Republican presidential candidate, Texas Gov. Rick Perry makes a campaign...

Republican presidential candidate, Texas Gov. Rick Perry makes a campaign stop at the Iowa 80 Group in Walcott, Iowa. (Aug. 16, 2011) Credit: AP

WASHINGTON -- The Republican game of musical chairs in the 2012 Republican presidential cycle saw its first major casualty in last weekend's Iowa straw poll circus, with former Minnesota Gov. Tim Pawlenty driven out of the center ring.

His departure was inevitable, considering his failure to distinguish himself in any substantial way from the pack.

An ambitious attempt to organize for the straw poll got nowhere in the face of the late entry of fellow Minnesotan Michele Bachmann, who outdid Pawlenty in personal pizzazz and aggressive rhetoric pleasing to the ears of Iowans of the mad-as-hell cadre of politics.

It isn't often that an ambitious politician who has had considerable success at the state level folds so early. But the high cost these days of remaining in contention obliges serious candidates who fail to achieve traction to look to the exit door. Iowa is accurately said to begin the winnowing process that will continue now through the early 2012 state delegate-selection caucuses and primaries.

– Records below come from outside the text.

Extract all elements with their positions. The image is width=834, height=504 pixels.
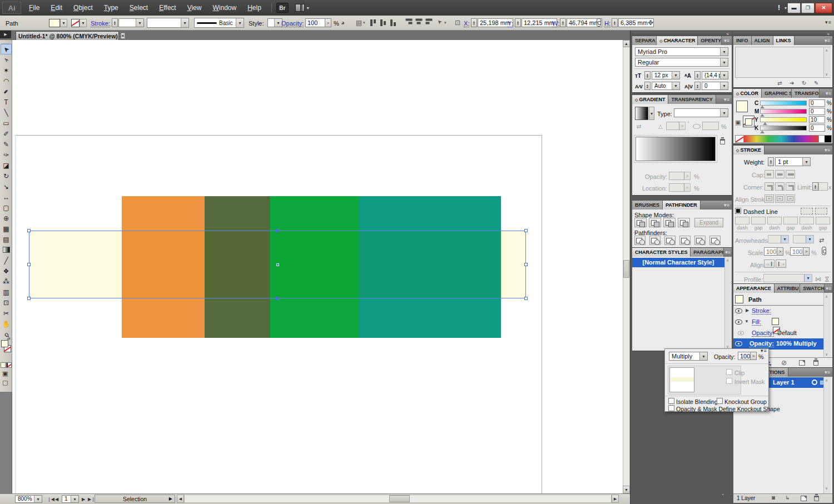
eyedropper-tool[interactable]: ╱ [1, 255, 12, 266]
reverse-gradient-icon[interactable]: ⇄ [637, 123, 641, 129]
eraser-tool[interactable]: ◪ [1, 160, 12, 171]
control-panel-menu-icon[interactable] [825, 19, 832, 25]
blend-mode-dropdown[interactable]: Multiply [669, 352, 708, 361]
artboard-number-dropdown[interactable]: 1 [62, 495, 79, 503]
pen-tool[interactable]: ✒ [1, 86, 12, 97]
scale-start-spinner[interactable] [777, 247, 783, 256]
align-left-icon[interactable] [370, 19, 379, 26]
pencil-tool[interactable]: ✎ [1, 139, 12, 149]
minus-front-icon[interactable] [649, 218, 661, 227]
arrow-tip-inside-icon[interactable]: ❙→ [776, 260, 786, 268]
miter-join-icon[interactable] [765, 182, 774, 191]
hscroll-left-icon[interactable]: ◀ [177, 495, 184, 503]
line-segment-tool[interactable]: ╲ [1, 107, 12, 118]
status-tool-indicator[interactable]: Selection ▶ [95, 495, 175, 503]
gradient-swatch[interactable] [635, 107, 648, 120]
links-scroll-up-icon[interactable]: ∧ [825, 48, 828, 53]
layers-scroll-down-icon[interactable]: ∨ [825, 486, 828, 491]
appearance-fill-link[interactable]: Fill: [752, 318, 761, 326]
appearance-scrollbar[interactable] [823, 293, 831, 358]
tab-pathfinder[interactable]: PATHFINDER [663, 201, 701, 209]
width-profile-dropdown[interactable] [147, 18, 189, 28]
invert-mask-checkbox[interactable] [726, 378, 732, 384]
gradient-delete-stop-icon[interactable] [720, 139, 725, 144]
dock-overflow-icon[interactable]: ⌄ [721, 491, 725, 496]
scale-bounds-icon[interactable]: ✥ [648, 19, 653, 27]
layers-scrollbar[interactable] [823, 377, 831, 493]
alert-icon[interactable]: ! [778, 4, 780, 12]
tab-transform[interactable]: TRANSFOR [792, 89, 820, 98]
scale-start-field[interactable]: 100 [764, 247, 777, 256]
gradient-opacity-field[interactable] [669, 172, 684, 180]
round-cap-icon[interactable] [775, 170, 785, 178]
channel-pointer-Y[interactable] [763, 122, 767, 125]
x-link[interactable]: X: [464, 20, 469, 27]
tab-graphic-styles[interactable]: GRAPHIC S [762, 89, 792, 98]
tab-gradient[interactable]: ◇GRADIENT [632, 95, 668, 104]
color-fill-proxy[interactable] [736, 101, 748, 112]
font-family-dropdown[interactable]: Myriad Pro [635, 47, 728, 56]
dash-field-5[interactable] [816, 217, 830, 224]
character-panel-menu-icon[interactable] [722, 36, 732, 45]
menu-file[interactable]: File [23, 2, 45, 14]
limit-stepper[interactable] [812, 182, 818, 191]
gradient-aspect-field[interactable] [702, 122, 719, 130]
weight-stepper[interactable] [768, 157, 774, 166]
channel-value-K[interactable]: 0 [809, 124, 825, 132]
tab-color[interactable]: ◇COLOR [733, 89, 762, 98]
round-join-icon[interactable] [775, 182, 785, 191]
tab-links[interactable]: LINKS [773, 36, 795, 45]
channel-value-Y[interactable]: 10 [809, 116, 825, 123]
dash-field-2[interactable] [767, 217, 782, 224]
document-close-icon[interactable]: ✕ [121, 33, 125, 39]
unite-icon[interactable] [634, 218, 647, 227]
vscroll-thumb[interactable] [623, 260, 629, 278]
bevel-join-icon[interactable] [786, 182, 795, 191]
profile-dropdown[interactable] [763, 274, 812, 282]
drawing-mode-icon[interactable]: ▣ [2, 370, 8, 377]
dash-field-1[interactable] [751, 217, 766, 224]
appearance-panel-menu-icon[interactable] [825, 284, 832, 293]
next-artboard-icon[interactable]: ▶ [82, 497, 85, 502]
relink-icon[interactable]: ⇄ [777, 80, 782, 86]
char-styles-panel-menu-icon[interactable] [724, 248, 732, 257]
fill-color-swatch[interactable] [49, 19, 60, 27]
slice-tool[interactable]: ✂ [1, 308, 12, 318]
w-stepper[interactable] [560, 18, 566, 27]
scale-end-field[interactable]: 100 [790, 247, 803, 256]
channel-slider-M[interactable] [760, 109, 807, 114]
font-size-dropdown[interactable]: 12 px [652, 71, 680, 79]
rotate-tool[interactable]: ↻ [1, 171, 12, 181]
vscroll-down-icon[interactable]: ▼ [623, 486, 630, 493]
links-scroll-down-icon[interactable]: ∨ [825, 72, 828, 77]
update-link-icon[interactable]: ↻ [802, 80, 806, 86]
dash-field-0[interactable] [735, 217, 749, 224]
tab-paragraph-styles[interactable]: PARAGRAPH [691, 248, 724, 257]
align-right-icon[interactable] [390, 19, 399, 26]
char-style-item-selected[interactable]: [Normal Character Style] [632, 258, 724, 267]
layers-panel-menu-icon[interactable] [822, 368, 832, 377]
shape-builder-tool[interactable]: ⊕ [1, 213, 12, 223]
recolor-artwork-icon[interactable]: ◕ [341, 19, 345, 27]
spectrum-gradient[interactable] [744, 136, 818, 142]
stroke-dropdown-icon[interactable] [80, 19, 87, 27]
channel-value-C[interactable]: 0 [809, 99, 825, 107]
gradient-slider[interactable] [636, 137, 716, 161]
zoom-level-dropdown[interactable]: 800% [15, 495, 42, 503]
expand-button[interactable]: Expand [694, 218, 723, 227]
perspective-grid-tool[interactable]: ▦ [1, 223, 12, 234]
fill-opacity-eye-icon[interactable] [738, 331, 744, 336]
stroke-visibility-eye-icon[interactable] [735, 308, 742, 313]
alert-caret-icon[interactable]: ▾ [785, 6, 787, 11]
tab-align[interactable]: ALIGN [752, 36, 773, 45]
arrowhead-end-dropdown[interactable] [793, 235, 814, 243]
width-tool[interactable]: ↔ [1, 192, 12, 202]
brush-definition-dropdown[interactable]: Basic [194, 18, 244, 28]
tab-opentype[interactable]: OPENTY [698, 36, 722, 45]
close-button[interactable]: ✕ [815, 3, 832, 13]
appearance-scroll-down-icon[interactable]: ∨ [825, 352, 828, 357]
stroke-weight-stepper[interactable] [112, 18, 118, 27]
popup-opacity-field[interactable]: 100 [738, 352, 751, 360]
links-list[interactable] [735, 47, 831, 78]
tab-separations[interactable]: SEPARA [632, 36, 657, 45]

The winnowing process in fact preceded the this season's Iowa poll, a cash cow for the Iowa Republican Party in which the candidates' campaigns bought thousands of tickets at $30 a pop and handed them out to citizens on the assumption, not always valid, that they would vote for their benefactors. Other would-be candidates, including Mike Huckabee, winner of the 2008 Republican precinct caucuses, withdrew from consideration well before the event, although Huckabee showed up to strum his guitar as an entertainer in one of the candidate tents. Two declared contestants, former Massachusetts Gov. Mitt Romney, a loser in that previous exercise, and Gov. Rick Perry of Texas, just entering the race, wisely skipped the straw vote, knowing their already well-heeled campaigns had nothing to gain in it.

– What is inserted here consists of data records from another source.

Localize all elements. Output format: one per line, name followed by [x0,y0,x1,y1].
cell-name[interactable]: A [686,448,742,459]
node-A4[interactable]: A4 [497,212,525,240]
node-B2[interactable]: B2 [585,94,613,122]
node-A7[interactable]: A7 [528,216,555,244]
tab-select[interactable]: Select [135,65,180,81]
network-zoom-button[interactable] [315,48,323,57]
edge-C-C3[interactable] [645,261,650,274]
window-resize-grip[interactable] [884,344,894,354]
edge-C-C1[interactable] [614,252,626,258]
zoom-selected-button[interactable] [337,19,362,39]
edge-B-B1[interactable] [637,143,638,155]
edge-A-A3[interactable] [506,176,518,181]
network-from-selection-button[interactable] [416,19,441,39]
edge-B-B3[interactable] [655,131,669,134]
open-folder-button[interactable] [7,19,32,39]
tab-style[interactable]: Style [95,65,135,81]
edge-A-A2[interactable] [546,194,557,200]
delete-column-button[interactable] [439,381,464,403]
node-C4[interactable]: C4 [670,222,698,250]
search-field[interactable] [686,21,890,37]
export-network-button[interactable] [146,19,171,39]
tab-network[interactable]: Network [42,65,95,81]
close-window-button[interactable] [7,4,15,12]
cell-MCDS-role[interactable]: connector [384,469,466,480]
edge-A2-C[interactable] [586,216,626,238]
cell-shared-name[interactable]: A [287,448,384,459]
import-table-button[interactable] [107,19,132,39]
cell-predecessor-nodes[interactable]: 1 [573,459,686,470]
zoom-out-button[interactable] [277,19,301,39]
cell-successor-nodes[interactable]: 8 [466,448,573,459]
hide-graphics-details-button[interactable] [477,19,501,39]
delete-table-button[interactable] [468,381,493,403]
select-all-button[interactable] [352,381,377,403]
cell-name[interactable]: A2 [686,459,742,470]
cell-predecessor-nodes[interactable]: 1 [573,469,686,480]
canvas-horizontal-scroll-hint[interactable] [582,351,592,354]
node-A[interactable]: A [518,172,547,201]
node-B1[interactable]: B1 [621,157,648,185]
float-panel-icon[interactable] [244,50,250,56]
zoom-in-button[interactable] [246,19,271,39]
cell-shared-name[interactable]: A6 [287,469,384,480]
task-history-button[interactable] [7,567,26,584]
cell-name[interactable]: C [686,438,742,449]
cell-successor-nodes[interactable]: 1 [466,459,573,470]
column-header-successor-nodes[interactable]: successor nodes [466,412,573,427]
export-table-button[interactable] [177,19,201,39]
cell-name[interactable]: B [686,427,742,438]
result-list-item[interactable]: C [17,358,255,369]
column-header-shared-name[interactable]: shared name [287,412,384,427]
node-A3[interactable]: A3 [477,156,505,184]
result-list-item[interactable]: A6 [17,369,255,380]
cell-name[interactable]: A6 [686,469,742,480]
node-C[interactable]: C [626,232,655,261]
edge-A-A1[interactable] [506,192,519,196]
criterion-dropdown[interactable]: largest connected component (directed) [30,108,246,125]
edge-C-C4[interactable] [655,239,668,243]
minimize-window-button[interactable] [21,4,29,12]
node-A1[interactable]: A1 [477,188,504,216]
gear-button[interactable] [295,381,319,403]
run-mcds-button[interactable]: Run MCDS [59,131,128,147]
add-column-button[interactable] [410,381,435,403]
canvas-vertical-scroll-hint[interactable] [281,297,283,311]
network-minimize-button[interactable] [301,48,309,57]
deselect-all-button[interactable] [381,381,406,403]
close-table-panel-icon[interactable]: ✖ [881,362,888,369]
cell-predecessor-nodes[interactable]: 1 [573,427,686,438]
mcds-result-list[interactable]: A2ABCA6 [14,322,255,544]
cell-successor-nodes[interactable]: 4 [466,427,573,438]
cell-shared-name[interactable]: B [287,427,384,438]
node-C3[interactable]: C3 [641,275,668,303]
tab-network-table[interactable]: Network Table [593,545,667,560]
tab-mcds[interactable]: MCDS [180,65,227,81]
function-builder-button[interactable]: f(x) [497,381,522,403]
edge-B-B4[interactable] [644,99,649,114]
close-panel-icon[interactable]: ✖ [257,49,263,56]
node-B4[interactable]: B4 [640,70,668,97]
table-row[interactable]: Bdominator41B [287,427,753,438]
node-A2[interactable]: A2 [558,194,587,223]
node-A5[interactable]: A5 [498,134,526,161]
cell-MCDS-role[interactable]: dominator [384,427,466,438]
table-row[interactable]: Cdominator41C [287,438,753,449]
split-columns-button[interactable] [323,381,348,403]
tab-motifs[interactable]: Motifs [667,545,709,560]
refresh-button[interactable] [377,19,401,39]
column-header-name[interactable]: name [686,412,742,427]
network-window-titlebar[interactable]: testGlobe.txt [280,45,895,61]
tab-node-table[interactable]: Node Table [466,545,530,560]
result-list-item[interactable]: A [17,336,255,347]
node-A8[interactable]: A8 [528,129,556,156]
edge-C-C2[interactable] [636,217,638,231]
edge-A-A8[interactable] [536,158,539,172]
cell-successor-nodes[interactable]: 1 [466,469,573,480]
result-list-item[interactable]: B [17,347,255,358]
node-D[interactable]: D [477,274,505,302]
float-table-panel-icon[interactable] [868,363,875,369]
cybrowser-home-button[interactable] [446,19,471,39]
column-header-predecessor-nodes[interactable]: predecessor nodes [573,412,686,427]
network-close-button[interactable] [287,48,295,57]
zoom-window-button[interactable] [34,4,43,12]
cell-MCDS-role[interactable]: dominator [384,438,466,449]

Some long-shot entrants in the Iowa exercise are pressing on, either out of self-delusion or out of a calculated recognition that the candidate debates, caucuses and primaries to come will give them more spotlighted forums in which to air their views. They believe, or profess to believe, that finishing third or fourth or fifth in the straw poll constitutes progress.

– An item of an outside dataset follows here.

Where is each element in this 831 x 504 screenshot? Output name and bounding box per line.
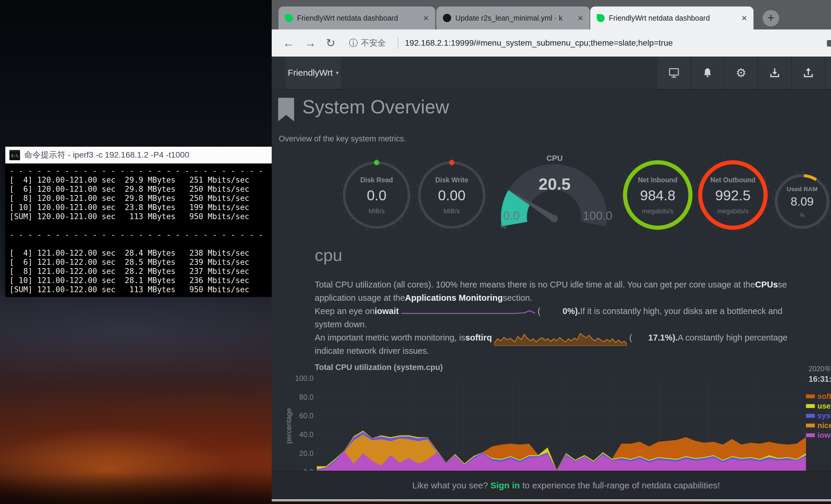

Rep. Ron Paul of Texas, the perennial libertarian candidate with his narrow but faithful constituency, ran a close second to Bachmann in the Iowa test and also presses on, figuring the megaphone afforded him by staying in the race is worth persevering. For some he provides comic relief, for others extreme views that make the other candidates seem somehow more reasonable.

In two earlier presidential races, Democratic Rep. Dennis Kucinich of Ohio shared the same role with Paul as the pointed critic of American engagement in the wars in Iraq and Afghanistan, triggering a worthwhile debate that is sorely lacking so far this year in the campaign, as is Kucinich himself.

Back in 1976, longshot Democratic wishful-thinker Sen. Fred Harris of Oklahoma, after coming in fourth in the Iowa test, declared that he had been "winnowed in" on the strength of that showing, only to fall by the wayside later. Last weekend, former Sen. Rick Santorum of Pennsylvania, landslide loser of his Senate seat in 2006 but perhaps the purest conservative true believer in the race, reveled in having exceeded low expectations with 10 percent of the vote. He still has trouble standing out because most of the other Republican contenders deliver the same message, if not with the same caustic self-assurance he serves up.

The large field in Iowa's summertime political entertainment is akin to a warm-up act at a rock concert, with the winnowing process eventually giving way to the featured performers taking the stage. It's clear already that they will include Romney, Perry and Bachmann, plus any others, like Paul and perhaps Newt Gingrich, who revel in hearing the sound of their own voices.

Together, they are not likely to create panic in the Obama campaign, which faces a greater threat from the stalled economic recovery and joblessness than from any one or group of Republican challengers, all of whom hope to ride this threat to the White House in 2013.